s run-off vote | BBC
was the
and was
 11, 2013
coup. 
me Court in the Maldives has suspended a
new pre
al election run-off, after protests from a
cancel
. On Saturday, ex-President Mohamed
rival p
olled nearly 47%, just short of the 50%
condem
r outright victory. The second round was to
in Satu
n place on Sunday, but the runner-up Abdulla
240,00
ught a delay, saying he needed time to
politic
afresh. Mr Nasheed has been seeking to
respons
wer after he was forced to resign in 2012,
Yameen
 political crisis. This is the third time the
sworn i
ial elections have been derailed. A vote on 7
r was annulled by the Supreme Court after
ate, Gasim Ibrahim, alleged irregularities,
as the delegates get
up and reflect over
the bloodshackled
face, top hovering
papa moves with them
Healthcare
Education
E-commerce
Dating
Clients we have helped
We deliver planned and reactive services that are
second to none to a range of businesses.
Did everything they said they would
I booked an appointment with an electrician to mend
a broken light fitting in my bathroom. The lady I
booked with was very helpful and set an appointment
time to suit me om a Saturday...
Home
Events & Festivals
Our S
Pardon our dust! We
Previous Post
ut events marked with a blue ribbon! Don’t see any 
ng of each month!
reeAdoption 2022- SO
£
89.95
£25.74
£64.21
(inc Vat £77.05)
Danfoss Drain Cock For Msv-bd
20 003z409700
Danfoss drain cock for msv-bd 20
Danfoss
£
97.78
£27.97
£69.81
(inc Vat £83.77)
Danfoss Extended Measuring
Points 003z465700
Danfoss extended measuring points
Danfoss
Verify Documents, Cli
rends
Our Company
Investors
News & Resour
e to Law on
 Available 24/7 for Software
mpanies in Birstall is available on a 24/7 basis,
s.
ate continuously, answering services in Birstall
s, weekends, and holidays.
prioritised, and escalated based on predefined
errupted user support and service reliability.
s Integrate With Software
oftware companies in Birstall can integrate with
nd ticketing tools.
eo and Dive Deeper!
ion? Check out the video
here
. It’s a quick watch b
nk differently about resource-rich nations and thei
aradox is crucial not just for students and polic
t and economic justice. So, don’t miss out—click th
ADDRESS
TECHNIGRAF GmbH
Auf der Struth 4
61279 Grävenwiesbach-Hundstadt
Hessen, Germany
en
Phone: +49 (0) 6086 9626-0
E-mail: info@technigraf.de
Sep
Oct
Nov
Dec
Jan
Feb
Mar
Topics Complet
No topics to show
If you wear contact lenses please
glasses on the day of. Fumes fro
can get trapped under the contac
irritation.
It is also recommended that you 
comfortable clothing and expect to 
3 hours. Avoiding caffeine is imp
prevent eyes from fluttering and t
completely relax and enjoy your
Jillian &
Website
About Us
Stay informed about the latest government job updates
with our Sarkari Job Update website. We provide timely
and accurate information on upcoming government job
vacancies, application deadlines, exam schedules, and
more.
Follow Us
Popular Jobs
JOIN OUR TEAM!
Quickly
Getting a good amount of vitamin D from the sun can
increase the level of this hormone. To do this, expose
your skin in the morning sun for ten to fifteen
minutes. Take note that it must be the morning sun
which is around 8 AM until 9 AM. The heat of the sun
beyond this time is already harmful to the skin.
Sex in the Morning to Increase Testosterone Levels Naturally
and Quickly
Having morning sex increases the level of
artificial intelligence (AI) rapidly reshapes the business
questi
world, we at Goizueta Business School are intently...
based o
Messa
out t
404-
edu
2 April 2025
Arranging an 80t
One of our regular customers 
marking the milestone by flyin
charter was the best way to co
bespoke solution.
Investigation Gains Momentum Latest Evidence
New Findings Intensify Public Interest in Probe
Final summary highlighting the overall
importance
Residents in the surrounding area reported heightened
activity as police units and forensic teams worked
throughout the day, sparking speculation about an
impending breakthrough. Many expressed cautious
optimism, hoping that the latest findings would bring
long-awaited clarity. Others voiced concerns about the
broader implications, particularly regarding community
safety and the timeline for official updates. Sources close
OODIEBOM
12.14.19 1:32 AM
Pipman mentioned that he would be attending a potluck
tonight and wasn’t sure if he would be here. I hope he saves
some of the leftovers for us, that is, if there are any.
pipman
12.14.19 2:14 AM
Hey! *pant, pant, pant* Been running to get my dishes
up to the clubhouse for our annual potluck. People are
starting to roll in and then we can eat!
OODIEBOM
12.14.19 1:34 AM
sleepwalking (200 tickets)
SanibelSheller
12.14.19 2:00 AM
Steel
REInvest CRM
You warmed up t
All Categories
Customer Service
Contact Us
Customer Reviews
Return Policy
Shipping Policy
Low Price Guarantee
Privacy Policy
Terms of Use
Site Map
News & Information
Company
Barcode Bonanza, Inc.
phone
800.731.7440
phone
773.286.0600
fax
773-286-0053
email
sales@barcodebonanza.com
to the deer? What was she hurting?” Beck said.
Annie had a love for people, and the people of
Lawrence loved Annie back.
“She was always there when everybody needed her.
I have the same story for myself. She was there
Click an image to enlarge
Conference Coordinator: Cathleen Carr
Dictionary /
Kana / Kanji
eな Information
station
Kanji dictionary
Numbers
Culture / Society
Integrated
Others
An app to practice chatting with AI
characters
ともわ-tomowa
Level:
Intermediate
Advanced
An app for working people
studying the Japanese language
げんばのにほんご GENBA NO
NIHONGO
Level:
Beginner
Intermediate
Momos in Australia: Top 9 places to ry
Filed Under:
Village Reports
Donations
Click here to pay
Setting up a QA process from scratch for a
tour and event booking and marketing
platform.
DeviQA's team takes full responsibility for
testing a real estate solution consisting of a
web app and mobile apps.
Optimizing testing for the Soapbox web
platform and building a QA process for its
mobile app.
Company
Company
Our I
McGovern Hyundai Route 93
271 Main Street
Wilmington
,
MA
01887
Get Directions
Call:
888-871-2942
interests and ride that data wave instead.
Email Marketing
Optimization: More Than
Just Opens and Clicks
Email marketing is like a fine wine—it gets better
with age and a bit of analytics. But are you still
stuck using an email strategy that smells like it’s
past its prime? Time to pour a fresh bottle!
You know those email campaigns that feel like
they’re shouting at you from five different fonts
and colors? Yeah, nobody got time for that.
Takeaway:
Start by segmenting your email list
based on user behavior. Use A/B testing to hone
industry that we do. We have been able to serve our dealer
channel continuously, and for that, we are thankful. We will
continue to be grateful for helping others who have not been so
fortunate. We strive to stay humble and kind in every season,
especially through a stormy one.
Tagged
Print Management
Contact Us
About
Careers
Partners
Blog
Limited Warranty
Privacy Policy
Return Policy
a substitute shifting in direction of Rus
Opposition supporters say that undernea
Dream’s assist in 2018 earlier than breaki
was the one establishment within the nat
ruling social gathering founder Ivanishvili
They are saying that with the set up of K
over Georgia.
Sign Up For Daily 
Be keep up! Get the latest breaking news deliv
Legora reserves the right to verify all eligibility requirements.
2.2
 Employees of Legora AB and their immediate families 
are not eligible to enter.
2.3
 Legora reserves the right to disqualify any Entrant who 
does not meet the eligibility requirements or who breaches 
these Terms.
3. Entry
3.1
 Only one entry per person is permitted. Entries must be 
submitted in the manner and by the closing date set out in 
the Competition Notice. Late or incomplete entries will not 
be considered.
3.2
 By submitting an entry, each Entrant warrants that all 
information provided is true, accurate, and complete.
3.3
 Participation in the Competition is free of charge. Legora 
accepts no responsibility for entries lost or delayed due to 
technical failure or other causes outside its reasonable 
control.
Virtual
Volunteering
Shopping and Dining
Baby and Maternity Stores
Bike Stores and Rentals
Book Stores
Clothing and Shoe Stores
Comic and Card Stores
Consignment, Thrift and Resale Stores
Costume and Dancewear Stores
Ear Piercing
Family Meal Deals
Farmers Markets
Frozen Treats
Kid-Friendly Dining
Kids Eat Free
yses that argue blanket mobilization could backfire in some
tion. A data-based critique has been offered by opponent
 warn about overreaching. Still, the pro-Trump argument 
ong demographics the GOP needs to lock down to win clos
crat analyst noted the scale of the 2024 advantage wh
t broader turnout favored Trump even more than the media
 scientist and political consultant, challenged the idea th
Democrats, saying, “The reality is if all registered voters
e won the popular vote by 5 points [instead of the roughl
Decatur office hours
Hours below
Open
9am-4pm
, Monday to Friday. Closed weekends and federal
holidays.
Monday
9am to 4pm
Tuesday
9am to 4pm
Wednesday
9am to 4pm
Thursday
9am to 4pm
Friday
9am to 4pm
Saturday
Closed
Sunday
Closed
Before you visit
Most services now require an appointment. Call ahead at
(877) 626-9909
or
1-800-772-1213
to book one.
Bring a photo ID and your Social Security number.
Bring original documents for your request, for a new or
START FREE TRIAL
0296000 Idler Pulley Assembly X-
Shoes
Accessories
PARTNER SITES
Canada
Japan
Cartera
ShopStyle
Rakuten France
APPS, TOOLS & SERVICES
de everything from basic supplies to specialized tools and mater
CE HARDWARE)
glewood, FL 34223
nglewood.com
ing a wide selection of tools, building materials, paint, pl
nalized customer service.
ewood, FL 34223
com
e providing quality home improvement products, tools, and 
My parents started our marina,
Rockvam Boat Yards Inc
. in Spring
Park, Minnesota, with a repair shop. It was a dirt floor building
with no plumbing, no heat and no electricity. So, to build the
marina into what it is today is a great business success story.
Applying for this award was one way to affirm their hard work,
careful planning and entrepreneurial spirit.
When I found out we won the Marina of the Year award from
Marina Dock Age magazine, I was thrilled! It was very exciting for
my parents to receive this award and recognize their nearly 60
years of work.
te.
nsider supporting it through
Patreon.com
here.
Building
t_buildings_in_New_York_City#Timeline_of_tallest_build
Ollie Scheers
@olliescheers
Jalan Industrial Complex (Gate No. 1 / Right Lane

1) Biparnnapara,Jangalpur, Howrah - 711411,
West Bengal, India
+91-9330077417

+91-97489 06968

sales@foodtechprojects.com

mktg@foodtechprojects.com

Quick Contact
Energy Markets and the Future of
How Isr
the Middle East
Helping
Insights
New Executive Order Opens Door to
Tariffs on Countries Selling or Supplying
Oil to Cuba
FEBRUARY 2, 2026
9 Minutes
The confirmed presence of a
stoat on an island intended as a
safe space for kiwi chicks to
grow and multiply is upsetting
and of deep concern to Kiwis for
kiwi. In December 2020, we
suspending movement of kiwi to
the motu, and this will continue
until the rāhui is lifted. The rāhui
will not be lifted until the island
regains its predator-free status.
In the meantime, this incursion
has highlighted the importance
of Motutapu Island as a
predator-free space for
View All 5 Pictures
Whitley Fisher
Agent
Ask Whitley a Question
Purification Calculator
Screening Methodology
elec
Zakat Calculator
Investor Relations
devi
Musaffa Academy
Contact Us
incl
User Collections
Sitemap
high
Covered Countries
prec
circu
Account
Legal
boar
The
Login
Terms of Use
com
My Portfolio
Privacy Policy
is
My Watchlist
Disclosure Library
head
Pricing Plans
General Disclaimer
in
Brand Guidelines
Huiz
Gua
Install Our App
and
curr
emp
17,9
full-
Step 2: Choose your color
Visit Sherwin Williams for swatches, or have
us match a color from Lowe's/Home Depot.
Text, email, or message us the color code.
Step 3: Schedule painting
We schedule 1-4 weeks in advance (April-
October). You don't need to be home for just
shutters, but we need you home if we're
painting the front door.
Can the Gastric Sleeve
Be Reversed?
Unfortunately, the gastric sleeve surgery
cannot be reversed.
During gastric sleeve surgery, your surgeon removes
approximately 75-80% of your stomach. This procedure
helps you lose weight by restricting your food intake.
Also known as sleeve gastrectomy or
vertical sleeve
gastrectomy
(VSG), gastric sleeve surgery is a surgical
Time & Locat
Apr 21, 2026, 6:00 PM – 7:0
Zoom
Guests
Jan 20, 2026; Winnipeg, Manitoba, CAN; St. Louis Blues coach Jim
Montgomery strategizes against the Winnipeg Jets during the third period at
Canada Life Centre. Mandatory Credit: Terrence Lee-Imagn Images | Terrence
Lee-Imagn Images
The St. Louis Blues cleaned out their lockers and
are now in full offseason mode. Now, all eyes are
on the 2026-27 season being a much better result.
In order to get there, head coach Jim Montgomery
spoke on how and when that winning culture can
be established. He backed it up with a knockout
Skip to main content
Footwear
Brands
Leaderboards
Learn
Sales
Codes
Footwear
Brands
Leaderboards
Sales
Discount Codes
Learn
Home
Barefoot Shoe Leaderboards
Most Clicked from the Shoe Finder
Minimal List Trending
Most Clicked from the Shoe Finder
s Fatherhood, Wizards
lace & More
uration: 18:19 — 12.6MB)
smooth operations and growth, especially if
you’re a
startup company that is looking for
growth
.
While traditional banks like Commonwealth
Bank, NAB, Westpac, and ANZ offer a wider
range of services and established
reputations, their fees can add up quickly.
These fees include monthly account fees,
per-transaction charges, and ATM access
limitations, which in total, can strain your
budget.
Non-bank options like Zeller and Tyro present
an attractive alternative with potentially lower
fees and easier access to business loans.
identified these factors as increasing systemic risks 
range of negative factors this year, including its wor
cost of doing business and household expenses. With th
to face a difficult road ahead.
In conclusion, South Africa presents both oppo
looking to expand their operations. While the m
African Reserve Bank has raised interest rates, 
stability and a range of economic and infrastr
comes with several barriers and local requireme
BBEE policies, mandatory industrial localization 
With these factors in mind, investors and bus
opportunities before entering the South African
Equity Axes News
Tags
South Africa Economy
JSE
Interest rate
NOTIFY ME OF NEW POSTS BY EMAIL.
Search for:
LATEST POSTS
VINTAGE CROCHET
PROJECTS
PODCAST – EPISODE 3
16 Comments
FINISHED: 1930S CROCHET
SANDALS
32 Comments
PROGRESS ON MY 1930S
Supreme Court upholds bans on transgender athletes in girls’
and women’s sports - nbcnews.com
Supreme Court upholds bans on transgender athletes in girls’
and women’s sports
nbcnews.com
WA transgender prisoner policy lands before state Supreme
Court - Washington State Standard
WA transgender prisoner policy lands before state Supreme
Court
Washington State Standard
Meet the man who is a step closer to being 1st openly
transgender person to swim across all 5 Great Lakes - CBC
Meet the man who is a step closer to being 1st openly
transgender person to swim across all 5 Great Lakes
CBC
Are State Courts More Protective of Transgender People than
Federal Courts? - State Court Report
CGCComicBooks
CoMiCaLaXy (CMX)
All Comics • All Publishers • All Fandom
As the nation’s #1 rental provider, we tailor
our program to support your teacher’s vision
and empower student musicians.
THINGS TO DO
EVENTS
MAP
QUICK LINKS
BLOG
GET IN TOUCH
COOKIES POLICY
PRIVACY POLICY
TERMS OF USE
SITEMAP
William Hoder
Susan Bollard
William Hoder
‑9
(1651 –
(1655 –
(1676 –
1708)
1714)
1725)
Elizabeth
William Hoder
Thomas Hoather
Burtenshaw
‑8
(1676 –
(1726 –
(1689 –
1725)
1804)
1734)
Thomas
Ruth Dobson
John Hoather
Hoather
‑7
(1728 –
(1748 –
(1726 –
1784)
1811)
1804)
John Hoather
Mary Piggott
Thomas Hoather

-*-

• About this exercise: For the string "Courts", go line by line through the material and copy every line that has it.

• Problem solution:
Are State Courts More Protective of Transgender People than
Federal Courts? - State Court Report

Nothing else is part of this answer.